[Page-level text extractions]
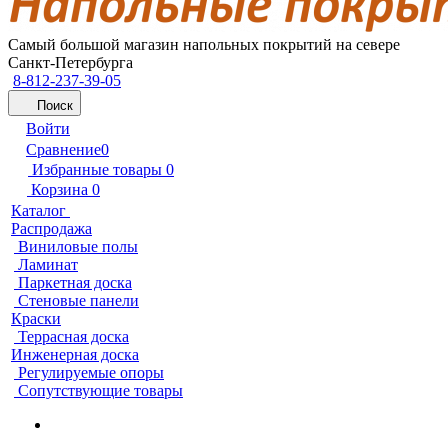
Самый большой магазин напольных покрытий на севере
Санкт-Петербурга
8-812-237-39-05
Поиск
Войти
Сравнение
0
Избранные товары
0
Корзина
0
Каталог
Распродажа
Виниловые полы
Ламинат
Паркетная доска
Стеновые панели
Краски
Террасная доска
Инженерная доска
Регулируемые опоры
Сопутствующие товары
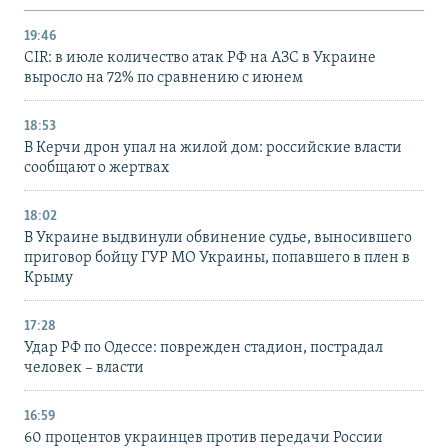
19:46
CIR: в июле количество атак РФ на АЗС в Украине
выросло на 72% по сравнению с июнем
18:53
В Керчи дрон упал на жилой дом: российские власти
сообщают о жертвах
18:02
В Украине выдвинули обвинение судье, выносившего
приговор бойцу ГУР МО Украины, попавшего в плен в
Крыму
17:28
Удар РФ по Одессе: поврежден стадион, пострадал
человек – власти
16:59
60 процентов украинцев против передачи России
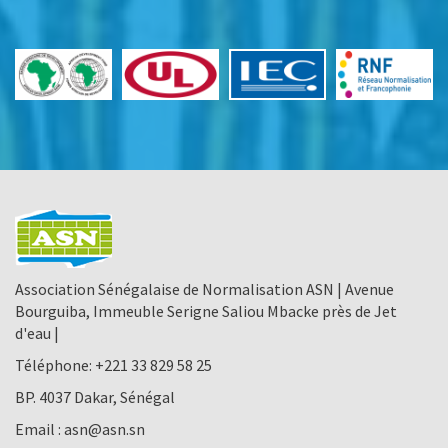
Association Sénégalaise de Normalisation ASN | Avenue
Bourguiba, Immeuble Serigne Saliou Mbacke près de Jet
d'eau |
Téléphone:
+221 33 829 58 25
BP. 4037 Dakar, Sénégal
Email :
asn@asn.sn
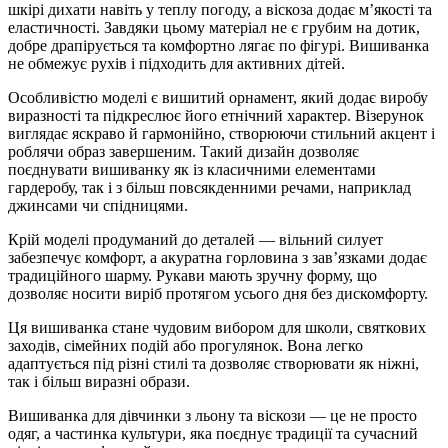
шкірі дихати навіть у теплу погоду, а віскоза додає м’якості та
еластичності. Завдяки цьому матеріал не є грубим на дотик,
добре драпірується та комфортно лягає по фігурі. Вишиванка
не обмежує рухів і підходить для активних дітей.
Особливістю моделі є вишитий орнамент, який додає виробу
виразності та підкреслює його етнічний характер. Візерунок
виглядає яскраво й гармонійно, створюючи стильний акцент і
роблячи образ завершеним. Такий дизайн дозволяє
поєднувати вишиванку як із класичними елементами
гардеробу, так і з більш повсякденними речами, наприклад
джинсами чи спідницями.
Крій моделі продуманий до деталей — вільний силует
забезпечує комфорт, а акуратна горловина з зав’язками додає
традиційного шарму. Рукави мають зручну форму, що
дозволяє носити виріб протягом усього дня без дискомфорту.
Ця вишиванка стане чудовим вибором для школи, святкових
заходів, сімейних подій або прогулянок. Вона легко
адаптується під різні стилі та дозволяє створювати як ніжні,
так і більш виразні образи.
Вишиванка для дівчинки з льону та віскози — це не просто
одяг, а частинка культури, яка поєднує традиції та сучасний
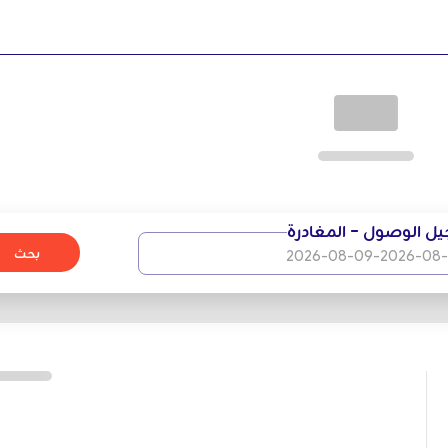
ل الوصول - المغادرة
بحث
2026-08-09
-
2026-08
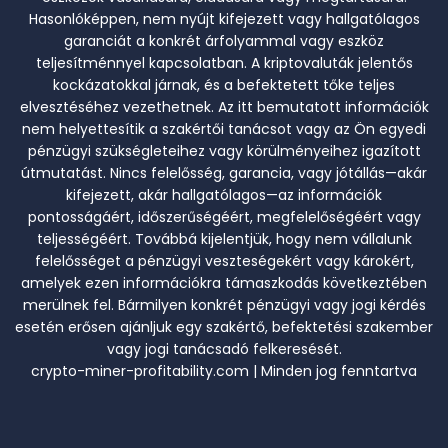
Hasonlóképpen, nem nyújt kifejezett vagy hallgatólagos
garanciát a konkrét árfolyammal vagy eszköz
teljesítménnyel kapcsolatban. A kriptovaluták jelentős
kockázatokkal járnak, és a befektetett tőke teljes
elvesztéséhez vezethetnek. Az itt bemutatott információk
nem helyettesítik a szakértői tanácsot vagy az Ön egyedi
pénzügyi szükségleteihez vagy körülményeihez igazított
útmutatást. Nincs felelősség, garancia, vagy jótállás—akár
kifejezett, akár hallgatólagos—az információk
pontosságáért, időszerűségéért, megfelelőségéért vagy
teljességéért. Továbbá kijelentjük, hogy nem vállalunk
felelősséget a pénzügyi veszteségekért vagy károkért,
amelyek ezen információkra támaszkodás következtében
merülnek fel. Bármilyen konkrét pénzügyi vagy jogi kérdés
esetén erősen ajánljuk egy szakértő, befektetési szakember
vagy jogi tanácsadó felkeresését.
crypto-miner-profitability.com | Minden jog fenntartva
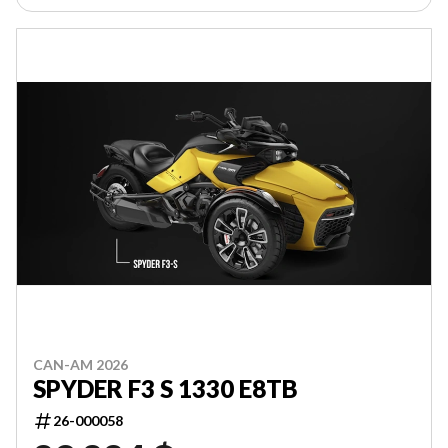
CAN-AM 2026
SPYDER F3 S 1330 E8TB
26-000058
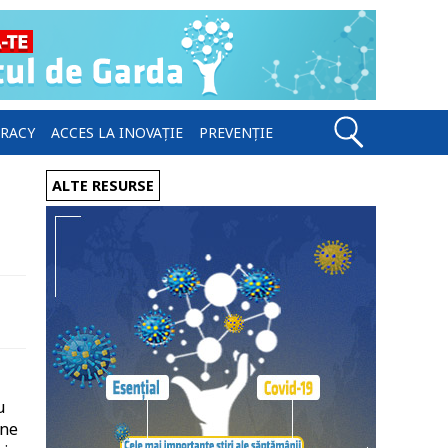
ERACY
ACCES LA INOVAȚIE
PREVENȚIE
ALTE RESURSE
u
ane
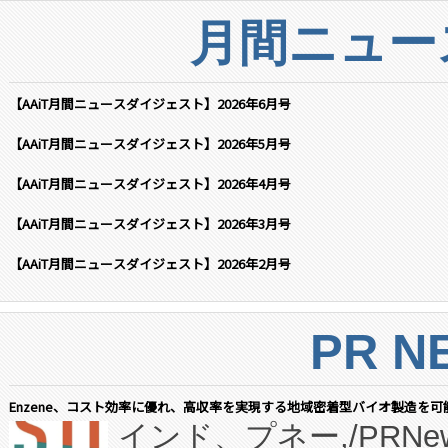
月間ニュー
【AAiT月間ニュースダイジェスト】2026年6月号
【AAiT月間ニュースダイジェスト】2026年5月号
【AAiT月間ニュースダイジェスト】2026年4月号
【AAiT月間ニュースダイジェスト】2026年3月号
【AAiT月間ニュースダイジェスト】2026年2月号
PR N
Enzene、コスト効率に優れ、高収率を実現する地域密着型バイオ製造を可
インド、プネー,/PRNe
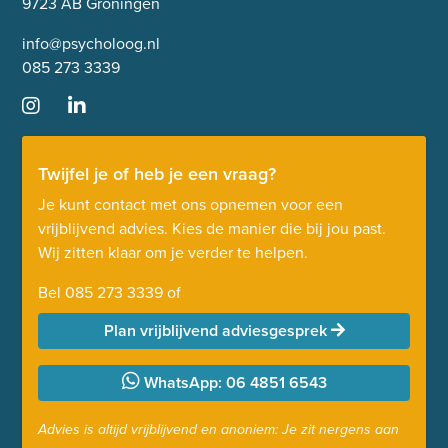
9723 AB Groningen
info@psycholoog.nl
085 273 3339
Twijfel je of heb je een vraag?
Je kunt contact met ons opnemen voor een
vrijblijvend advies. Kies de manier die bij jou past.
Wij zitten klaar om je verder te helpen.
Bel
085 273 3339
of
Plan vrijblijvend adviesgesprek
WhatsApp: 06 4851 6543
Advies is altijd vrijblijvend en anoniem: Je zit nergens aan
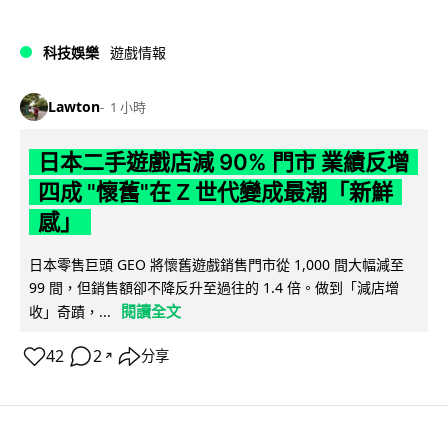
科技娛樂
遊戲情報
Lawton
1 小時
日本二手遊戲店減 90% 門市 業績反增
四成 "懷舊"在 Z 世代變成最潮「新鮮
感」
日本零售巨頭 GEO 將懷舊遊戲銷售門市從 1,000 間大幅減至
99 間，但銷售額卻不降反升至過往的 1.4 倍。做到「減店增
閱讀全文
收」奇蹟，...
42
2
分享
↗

» Exercise objective
Which lines above contain the word "kifejezett"? List them.

» Solved problem
Hasonlóképpen, nem nyújt kifejezett vagy hallgatólagos
kifejezett, akár hallgatólagos—az információk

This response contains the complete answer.